- _Task objective_
An exact restatement is required. Cover only the lines of the records from the first through the line with "requires more than", and skip pictures.
----------
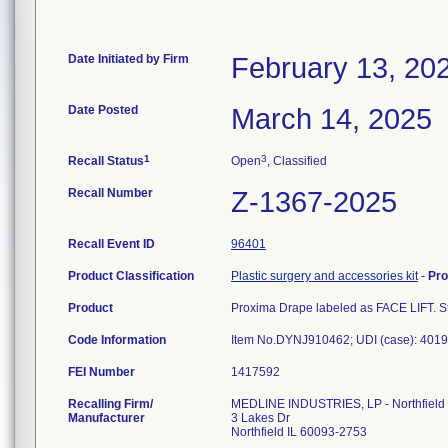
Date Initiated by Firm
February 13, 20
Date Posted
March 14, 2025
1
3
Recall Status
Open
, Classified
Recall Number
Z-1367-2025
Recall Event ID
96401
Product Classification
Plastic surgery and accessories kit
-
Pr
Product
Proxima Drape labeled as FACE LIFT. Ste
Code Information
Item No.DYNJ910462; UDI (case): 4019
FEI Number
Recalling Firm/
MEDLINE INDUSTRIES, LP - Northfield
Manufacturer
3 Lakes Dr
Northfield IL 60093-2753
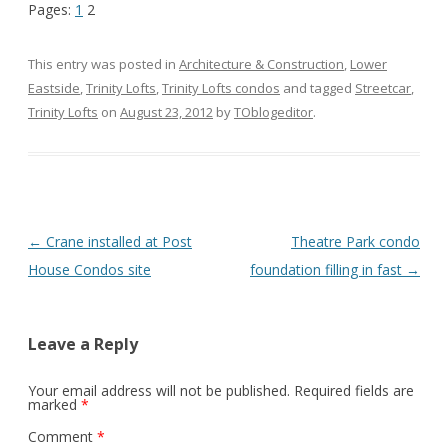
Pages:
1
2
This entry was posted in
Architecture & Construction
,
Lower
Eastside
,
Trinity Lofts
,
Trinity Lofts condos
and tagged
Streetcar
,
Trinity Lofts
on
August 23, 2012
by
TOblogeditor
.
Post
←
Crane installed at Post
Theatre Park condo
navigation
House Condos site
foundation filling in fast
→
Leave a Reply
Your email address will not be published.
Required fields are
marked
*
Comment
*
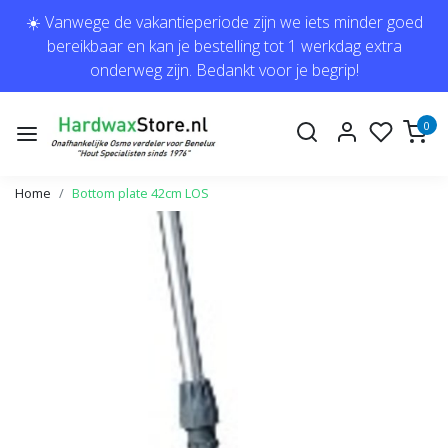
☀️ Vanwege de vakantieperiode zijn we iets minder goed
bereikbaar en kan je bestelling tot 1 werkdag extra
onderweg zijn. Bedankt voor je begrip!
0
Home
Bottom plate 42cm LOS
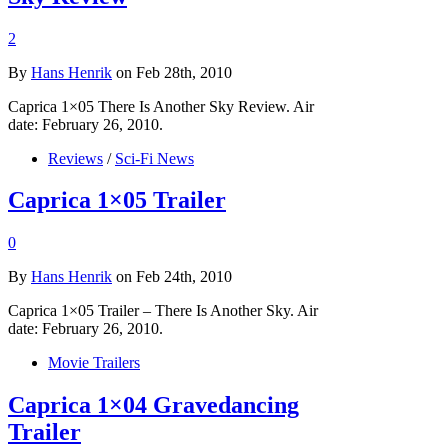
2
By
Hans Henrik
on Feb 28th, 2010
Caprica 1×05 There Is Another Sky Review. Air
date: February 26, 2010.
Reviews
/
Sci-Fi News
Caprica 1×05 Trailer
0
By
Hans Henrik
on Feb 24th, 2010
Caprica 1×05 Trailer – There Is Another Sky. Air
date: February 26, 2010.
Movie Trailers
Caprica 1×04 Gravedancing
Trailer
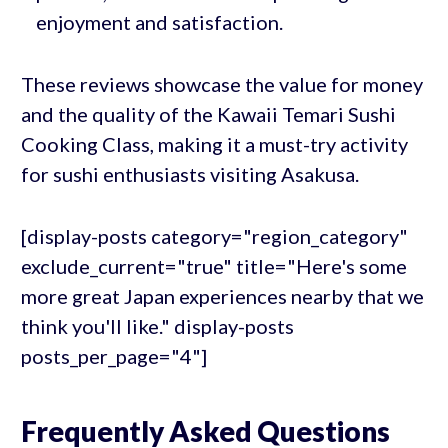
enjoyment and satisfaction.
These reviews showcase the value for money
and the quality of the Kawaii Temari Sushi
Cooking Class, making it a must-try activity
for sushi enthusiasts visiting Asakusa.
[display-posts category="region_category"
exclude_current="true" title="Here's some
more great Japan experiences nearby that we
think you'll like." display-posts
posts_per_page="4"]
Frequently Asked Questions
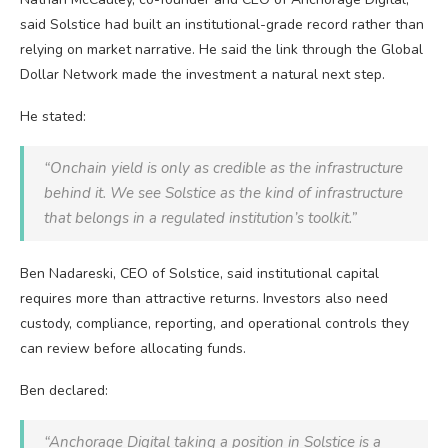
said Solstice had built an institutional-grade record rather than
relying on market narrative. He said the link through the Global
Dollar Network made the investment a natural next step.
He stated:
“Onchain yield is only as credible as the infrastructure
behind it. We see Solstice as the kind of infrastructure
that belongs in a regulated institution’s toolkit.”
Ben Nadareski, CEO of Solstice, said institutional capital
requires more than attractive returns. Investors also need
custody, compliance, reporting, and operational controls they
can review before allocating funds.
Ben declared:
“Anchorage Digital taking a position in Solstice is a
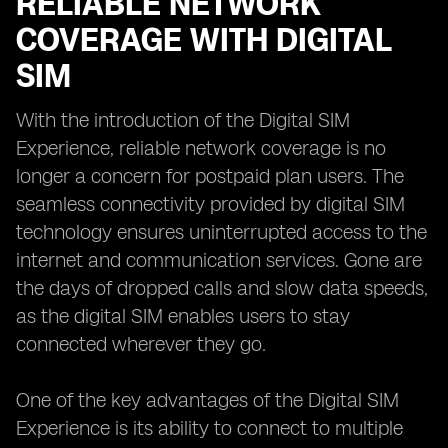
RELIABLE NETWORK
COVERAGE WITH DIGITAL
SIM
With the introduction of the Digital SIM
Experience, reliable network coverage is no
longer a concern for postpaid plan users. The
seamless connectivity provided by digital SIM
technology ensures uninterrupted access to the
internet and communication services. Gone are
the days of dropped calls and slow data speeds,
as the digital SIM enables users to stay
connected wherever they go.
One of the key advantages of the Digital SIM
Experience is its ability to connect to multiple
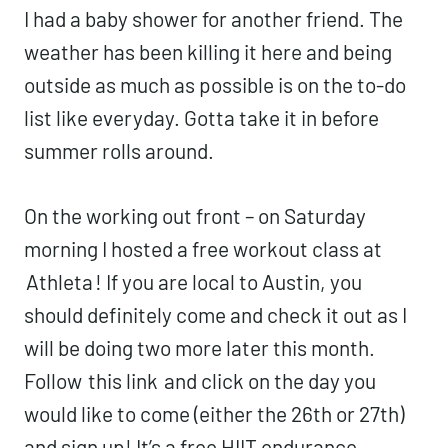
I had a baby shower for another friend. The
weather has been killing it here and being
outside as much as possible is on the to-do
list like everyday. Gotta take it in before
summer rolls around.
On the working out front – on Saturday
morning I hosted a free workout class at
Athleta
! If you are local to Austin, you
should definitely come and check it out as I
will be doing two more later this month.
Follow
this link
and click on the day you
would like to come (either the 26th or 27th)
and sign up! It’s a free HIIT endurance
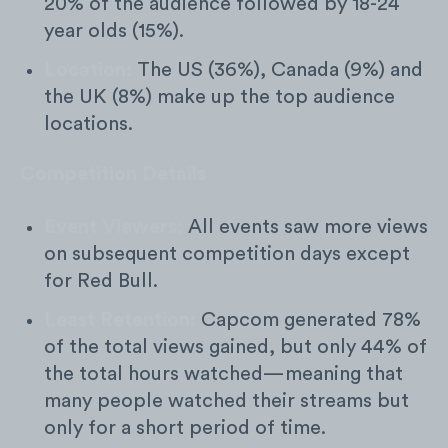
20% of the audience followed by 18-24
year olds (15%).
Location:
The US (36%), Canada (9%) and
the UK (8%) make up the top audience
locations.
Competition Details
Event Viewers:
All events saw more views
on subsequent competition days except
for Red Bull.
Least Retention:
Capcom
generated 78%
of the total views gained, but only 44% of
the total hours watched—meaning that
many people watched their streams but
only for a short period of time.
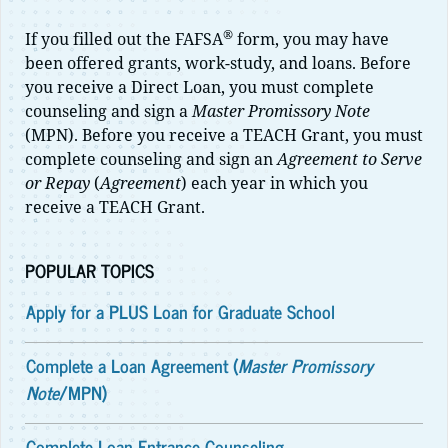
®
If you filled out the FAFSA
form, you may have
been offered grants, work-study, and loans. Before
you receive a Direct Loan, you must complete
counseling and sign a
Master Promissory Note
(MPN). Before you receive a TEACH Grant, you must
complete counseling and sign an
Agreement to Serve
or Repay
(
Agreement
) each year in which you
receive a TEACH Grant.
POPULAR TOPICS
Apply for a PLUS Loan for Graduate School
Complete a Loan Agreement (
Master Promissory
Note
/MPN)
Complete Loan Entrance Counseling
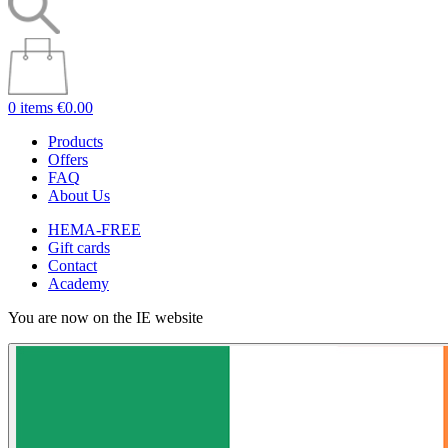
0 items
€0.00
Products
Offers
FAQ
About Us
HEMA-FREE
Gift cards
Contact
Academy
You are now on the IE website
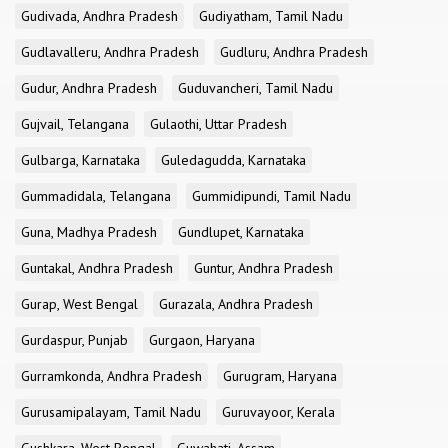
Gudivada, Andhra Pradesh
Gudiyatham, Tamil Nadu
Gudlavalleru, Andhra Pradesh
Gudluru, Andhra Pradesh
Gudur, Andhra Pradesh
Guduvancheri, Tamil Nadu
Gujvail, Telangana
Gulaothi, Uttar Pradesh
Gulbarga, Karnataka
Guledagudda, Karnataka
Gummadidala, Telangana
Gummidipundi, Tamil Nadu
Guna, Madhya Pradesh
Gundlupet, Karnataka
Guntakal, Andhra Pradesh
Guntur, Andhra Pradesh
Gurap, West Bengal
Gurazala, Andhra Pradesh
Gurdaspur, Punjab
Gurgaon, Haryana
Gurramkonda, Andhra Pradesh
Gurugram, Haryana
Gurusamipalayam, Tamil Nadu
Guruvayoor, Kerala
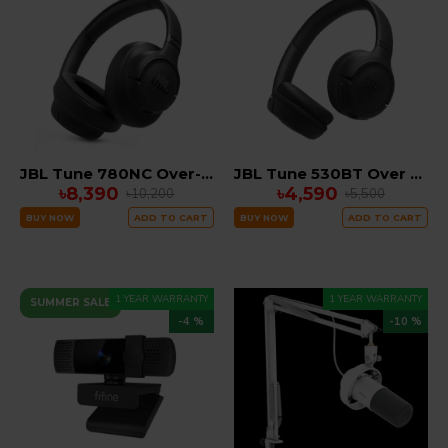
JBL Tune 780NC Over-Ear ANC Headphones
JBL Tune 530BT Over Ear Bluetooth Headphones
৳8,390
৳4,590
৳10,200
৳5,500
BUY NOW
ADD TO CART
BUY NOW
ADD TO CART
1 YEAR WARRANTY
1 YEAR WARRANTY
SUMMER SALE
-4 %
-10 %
----------
- _Exercise response_
Date Initiated by Firm
February 13, 20
Date Posted
March 14, 2025
1
3
Recall Status
Open
, Classified
Recall Number
Z-1367-2025
Recall Event ID
96401
Product Classification
Plastic surgery and accessories kit
-
Pr
Product
Proxima Drape labeled as FACE LIFT. Ste
Code Information
Item No.DYNJ910462; UDI (case): 4019
FEI Number
Recalling Firm/
MEDLINE INDUSTRIES, LP - Northfield
Manufacturer
3 Lakes Dr
Northfield IL 60093-2753
Pages:
1
2
This entry was posted in
Architecture & Construction
,
Lower
Eastside
,
Trinity Lofts
,
Trinity Lofts condos
and tagged
Streetcar
,
Trinity Lofts
on
August 23, 2012
by
TOblogeditor
.
Post
←
Crane installed at Post
Theatre Park condo
navigation
House Condos site
foundation filling in fast
→
Leave a Reply
Your email address will not be published.
Required fields are
marked
*
Comment
*
☀️ Vanwege de vakantieperiode zijn we iets minder goed
bereikbaar en kan je bestelling tot 1 werkdag extra
onderweg zijn. Bedankt voor je begrip!
0
Home
Bottom plate 42cm LOS
2
By
Hans Henrik
on Feb 28th, 2010
Caprica 1×05 There Is Another Sky Review. Air
date: February 26, 2010.
Reviews
/
Sci-Fi News
Caprica 1×05 Trailer
0
By
Hans Henrik
on Feb 24th, 2010
Caprica 1×05 Trailer – There Is Another Sky. Air
date: February 26, 2010.
Movie Trailers
Caprica 1×04 Gravedancing
Trailer
enjoyment and satisfaction.
These reviews showcase the value for money
and the quality of the Kawaii Temari Sushi
Cooking Class, making it a must-try activity
for sushi enthusiasts visiting Asakusa.
[display-posts category="region_category"
exclude_current="true" title="Here's some
more great Japan experiences nearby that we
think you'll like." display-posts
posts_per_page="4"]
Frequently Asked Questions
said Solstice had built an institutional-grade record rather than
relying on market narrative. He said the link through the Global
Dollar Network made the investment a natural next step.
He stated:
“Onchain yield is only as credible as the infrastructure
behind it. We see Solstice as the kind of infrastructure
that belongs in a regulated institution’s toolkit.”
Ben Nadareski, CEO of Solstice, said institutional capital
requires more than attractive returns. Investors also need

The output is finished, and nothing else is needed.